To cross-check a single dashboard cell, copy the raw_record_json value into a JSON viewer and confirm the underlying record matches.

pandas / R workflow¶

import pandas as pd

df = pd.read_csv('patient_master.csv', encoding='utf-8-sig', dtype=str)

# How many records per patient per category?
df.groupby(['patient_id', 'category']).size().unstack(fill_value=0)

# All medications for one patient, in date order
df.query("patient_id == '<id>' and category == 'medications'") \
  .sort_values('effective_date')[['effective_date','code','display_name','text']]

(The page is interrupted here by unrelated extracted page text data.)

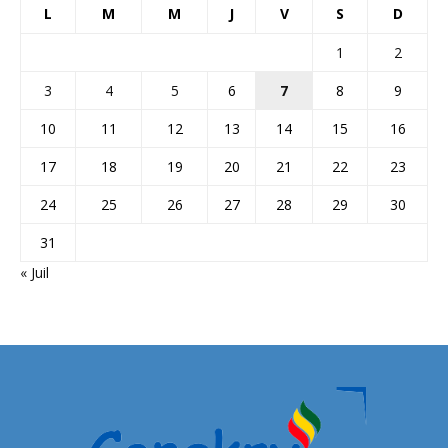
L
M
M
J
V
S
D
1
2
3
4
5
6
7
8
9
10
11
12
13
14
15
16
17
18
19
20
21
22
23
24
25
26
27
28
29
30
31
« Juil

# All FHIR-only or all CCDA-only via the split files
fhir = pd.read_csv('patient_master_fhir.csv', encoding='utf-8-sig', dtype=str)
ccda = pd.read_csv('patient_master_ccda.csv', encoding='utf-8-sig', dtype=str)

df <- read.csv('patient_master.csv', encoding='UTF-8', stringsAsFactors=FALSE)
table(df$category, df$source)

When to use which file¶

patient_master.csv — default. One source of truth across both pipelines. Use this unless you have a specific reason to look at one source in isolation.
patient_master_fhir.csv — for analyses that require the discrete-resource fidelity of FHIR (e.g. exact medication dosage, lab numeric values, structured encounter classes). FHIR rows have richer value/unit and code coverage.
patient_master_ccda.csv — for analyses that need the CCDA section-narrative text content (clinical impressions, plan-of-care narratives, problem-list descriptions). CCDA rows preserve the prose that FHIR resources strip out.

The split files include the patient header rows so they're self-contained — you don't need to merge with the main file to know which patient each record belongs to.

Relationship to other outputs¶

The master CSVs do not replace any existing output:

dashboard_data.json — canonical bundle, consumed by the HTML dashboard. Master CSVs are derived from it.
dashboard_data.xlsx — multi-sheet Excel workbook, one sheet per category, no patient demographics joined. Better for category-by-category review; worse for one-patient deep-dives.
csv_exports/ — per-category CSVs (medications.csv, problems.csv, etc.), each with patient_id but not the joined demographics.
patient_master.csv (this file) — long-format with demographics joined, designed for cross-referencing dashboard rows and for analysts who prefer one big file.
code_inventory.csv — aggregated by (vocabulary, code), one row per unique code, not per record.

For a colleague who only wants to spot-check the dashboard against a spreadsheet, the master CSV is the right starting point.